Include untagged elements: enable this if you do not need tags at all, for example because you simply want every measured area or length listed anyway. When enabled, all areas are automatically gathered in one column and all lengths in a separate column.
Measuring images with the template
Create a new folder for the photos that should appear in the table, and assign your new Parts List template to the folder via the rename dialog (Fig. 5). Every photo you place into the folder will inherit the template automatically.
Inside a photo, draw an element with the appropriate tool (a rectangle for a window, a length measurement for a rain gutter, etc.).
Open the element's value-entry panel and set the tag, the optional count, and the optional comment (Fig. 6).
If you have defined custom properties on the template, additional input rows appear below the built-in fields.
Fig. 5: assigning the Parts List template to a folder.Fig. 6: assigning a tag to a measured element.
Repeat for every part you want to include. Elements without a tag remain in the image but do not appear in the exported table (unless you explicitly enabled Include untagged elements in the table layout).
Exporting the table
Once you have tagged all the parts in your images, you can export the table to a file or share it directly from ImageMeter.
The export uses the same dialog as for any other template:
Choose Share on the folder containing the photos, or select a subset of photos manually.

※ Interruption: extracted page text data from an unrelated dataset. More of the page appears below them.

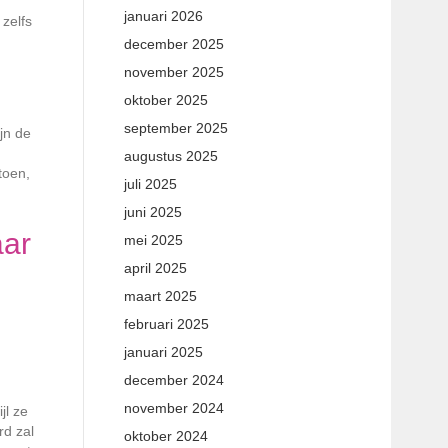
januari 2026
 zelfs
december 2025
november 2025
oktober 2025
september 2025
jn de
augustus 2025
toen,
juli 2025
juni 2025
aar
mei 2025
april 2025
maart 2025
februari 2025
januari 2025
december 2024
november 2024
jl ze
rd zal
oktober 2024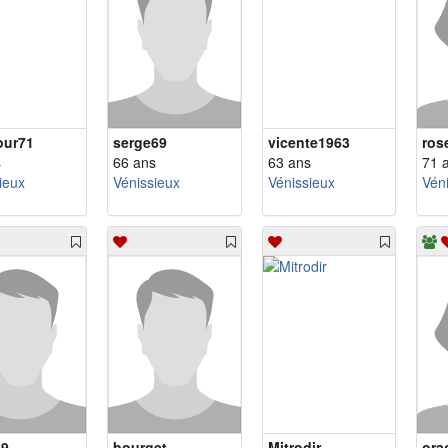
our71
serge69
vicente1963
ros
s
66 ans
63 ans
71 
ieux
Vénissieux
Vénissieux
Vén
69
bourget
Mitrodir
ora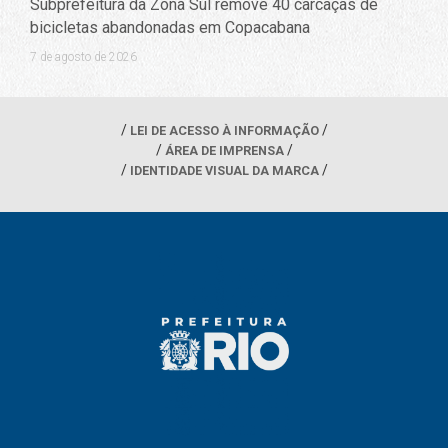
Subprefeitura da Zona Sul remove 40 carcaças de
bicicletas abandonadas em Copacabana
7 de agosto de 2026
LEI DE ACESSO À INFORMAÇÃO
ÁREA DE IMPRENSA
IDENTIDADE VISUAL DA MARCA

Pick the output format (PDF, CSV, or XLSX).
Choose the table layout to use.
The exported table contains one row per tagged element, with one column per tag, plus any custom property columns you defined.

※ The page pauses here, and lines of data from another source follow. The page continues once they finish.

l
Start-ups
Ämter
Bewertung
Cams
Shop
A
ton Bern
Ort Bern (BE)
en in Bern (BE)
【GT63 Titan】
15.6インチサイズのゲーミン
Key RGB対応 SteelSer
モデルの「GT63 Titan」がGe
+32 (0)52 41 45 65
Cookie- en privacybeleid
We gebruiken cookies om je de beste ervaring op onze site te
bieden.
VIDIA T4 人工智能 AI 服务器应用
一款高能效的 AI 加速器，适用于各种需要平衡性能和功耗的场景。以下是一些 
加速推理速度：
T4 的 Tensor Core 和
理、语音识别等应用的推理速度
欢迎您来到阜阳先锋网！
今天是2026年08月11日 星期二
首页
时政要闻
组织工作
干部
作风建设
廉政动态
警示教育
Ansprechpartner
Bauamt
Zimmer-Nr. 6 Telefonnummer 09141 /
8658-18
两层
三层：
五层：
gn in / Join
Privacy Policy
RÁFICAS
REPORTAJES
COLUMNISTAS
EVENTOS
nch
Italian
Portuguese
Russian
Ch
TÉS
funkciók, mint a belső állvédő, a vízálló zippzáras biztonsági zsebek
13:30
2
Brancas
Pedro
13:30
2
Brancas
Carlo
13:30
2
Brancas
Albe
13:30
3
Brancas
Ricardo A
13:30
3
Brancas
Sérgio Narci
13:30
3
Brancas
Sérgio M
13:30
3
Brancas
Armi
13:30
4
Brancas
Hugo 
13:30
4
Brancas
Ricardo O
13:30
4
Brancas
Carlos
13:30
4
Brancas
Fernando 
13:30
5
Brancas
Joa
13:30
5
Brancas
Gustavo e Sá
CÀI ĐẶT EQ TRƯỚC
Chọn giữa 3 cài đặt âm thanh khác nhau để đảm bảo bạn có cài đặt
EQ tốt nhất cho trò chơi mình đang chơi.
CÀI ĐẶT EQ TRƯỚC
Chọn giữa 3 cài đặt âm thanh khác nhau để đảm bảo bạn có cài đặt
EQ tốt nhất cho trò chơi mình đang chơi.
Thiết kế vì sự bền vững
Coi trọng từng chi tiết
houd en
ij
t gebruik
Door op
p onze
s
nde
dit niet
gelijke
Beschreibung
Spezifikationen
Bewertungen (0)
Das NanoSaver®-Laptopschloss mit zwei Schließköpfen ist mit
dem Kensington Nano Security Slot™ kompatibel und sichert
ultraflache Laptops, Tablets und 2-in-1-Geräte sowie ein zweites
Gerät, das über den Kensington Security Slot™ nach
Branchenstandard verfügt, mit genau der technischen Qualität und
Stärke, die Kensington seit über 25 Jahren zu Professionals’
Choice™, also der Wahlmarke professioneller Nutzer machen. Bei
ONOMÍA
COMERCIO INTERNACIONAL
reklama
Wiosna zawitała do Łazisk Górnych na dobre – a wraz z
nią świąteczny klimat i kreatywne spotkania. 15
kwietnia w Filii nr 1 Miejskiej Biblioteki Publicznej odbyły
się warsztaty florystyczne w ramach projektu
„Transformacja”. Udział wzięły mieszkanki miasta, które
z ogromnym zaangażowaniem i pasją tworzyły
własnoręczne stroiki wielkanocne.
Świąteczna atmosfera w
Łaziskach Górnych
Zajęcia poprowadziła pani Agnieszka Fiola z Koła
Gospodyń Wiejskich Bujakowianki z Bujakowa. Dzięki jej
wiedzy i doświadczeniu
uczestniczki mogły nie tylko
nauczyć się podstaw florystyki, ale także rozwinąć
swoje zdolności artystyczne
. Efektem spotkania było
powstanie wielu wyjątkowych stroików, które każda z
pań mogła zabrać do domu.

If the footer is enabled, a row with per-column totals is appended at the very end of the table.
When to choose Parts List vs. Area-sum
The Parts List and Area-sum templates both produce one row per tagged element, but they target different tasks:
Use Area-sum when the goal is a single net area: a wall area with windows and doors subtracted, an apartment floor area where balconies count only partially, and so on.
Each element can be configured to add or subtract its area from the total, and you can give each element a multiplicative factor (for example, a balcony counted at 0.5×).
The result is one focused area calculation with a per-element breakdown that shows how the total is composed.
Use Parts List for an itemised inventory where every element is a part that you want to record on its own.
The measurement type is chosen per tag (count, length, rectangle, or area), so a single Parts List table can mix counted items (vents), measured lengths (cable runs), and measured rectangles (windows with both width and height) in the same export.
There is no add/subtract logic and no per-element factor: each row simply describes one part.
If your task boils down to one net area with weighted contributions, Area-sum is the more focused tool.
If you need an itemised list with mixed measurement types, or each part is itself the unit of interest, choose Parts List.